Hey Paul, 
I was messing with the Cassandra plugin last night and moved the connection 
logic to the actual StoragePlugin class.  This, combined with a few null checks 
seemed to do the trick as queries are now virtually instantaneous!

What remains to be done:
1.  Filter pushdown not working:  I'm going to wait until the Base Storage PR 
is committed and attempt to use that.  This plugin seems like a really obvious 
candidate for that.  I've been digging around to see if I can figure out how to 
use the Calcite adapters and there is nothing out there WRT documentation or 
example code.  I saw that the Drill JDBC storage plugin uses the Calcite 
adapter so I may try to follow that model.

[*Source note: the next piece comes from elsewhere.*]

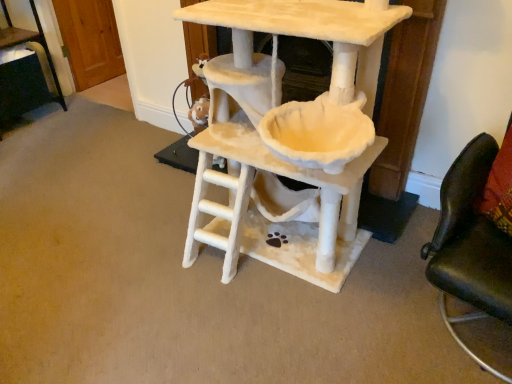 Image resolution: width=512 pixels, height=384 pixels. Describe the element at coordinates (282, 142) in the screenshot. I see `beige fluffy cat tree at center` at that location.

Where is `beige fluffy cat tree at center`? beige fluffy cat tree at center is located at coordinates (282, 142).

Find the location of a particular element. beige fluffy cat tree at center is located at coordinates (282, 142).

2.  Fix data types:  Right now, the plugin returns everything as a string.  
Obviously, that needs to get fixed, so I'll need to rewrite the RecordReader 
class to use EVF. 
3.  Other push downs:  This seems like a really good candidate for Limit and 
Aggregate push downs as well.  If I can figure out how to do that and/or use 
the Calcite adapter to do so, I'll work on that.  
4.  Write documentation and additional configuration options:

If we can get the Base Storage PR committed, my goal is to get this ready for 
Drill 1.18. This may be a bit of a stretch, but we'll see.  If anyone is 
interested, here is a link to my branch[1].  Feedback is definitely 
appreciated, but in no way is this ready for code review.
Best,
-- C


[1]: https://github.com/cgivre/drill/tree/storage-cassandra 
<https://github.com/cgivre/drill/tree/storage-cassandra>



> On Jan 17, 2020, at 5:37 PM, Paul Rogers <[email protected]> wrote:
> 
> Hi Charles,
> 
> Poked around a bit. Turns out that the Cassandra client seems to work a bit 
> differently than a JDBC client. From the JavaDoc page: "Session instances are 
> thread-safe and usually a single instance is enough per application." Given 
> this, you might be able to cache a single connection (per keyspace) to be 
> shared by the planner and scans. [1]
> 
> Still need some global object to open, maintain and close the connection, so 
> something would have to be added to Drill to support this.
> 
> JDBC is harder to work with because connection access must be serialized: 
> only one thread can use the connection at a time. More to the point, 
> transactions must be serialized; JDBC can't support two separate connections 
> on a single JDBC connection.
> 
> 
> Thanks,
> - Paul
> 
> 
> [1] 
> https://docs.datastax.com/en/drivers/java/2.0/com/datastax/driver/core/Session.html
> 
> 
> 
> 
>    On Friday, January 17, 2020, 04:56:39 AM PST, Charles Givre 
> <[email protected]> wrote:  
> 
> Hello Drill Devs
> I have a question for you.  I'm working on a storage plugin for Apache 
> Cassandra.  I've got the queries mostly working, but I have a question.  
> Connections to Cassandra are meant to be opened once and remain open and so 
> they are "heavy".  It takes about 2 seconds to connect to the Cassandra 
> instance on my local machine.  Once the connection happens, the queries are 
> very fast.  I'm wondering is there a way to open the connection once and have 
> it persist somehow so that we don't have that overhead for each query?
> 
> I seem to recall a similar discussion for the JDBC storage plugin.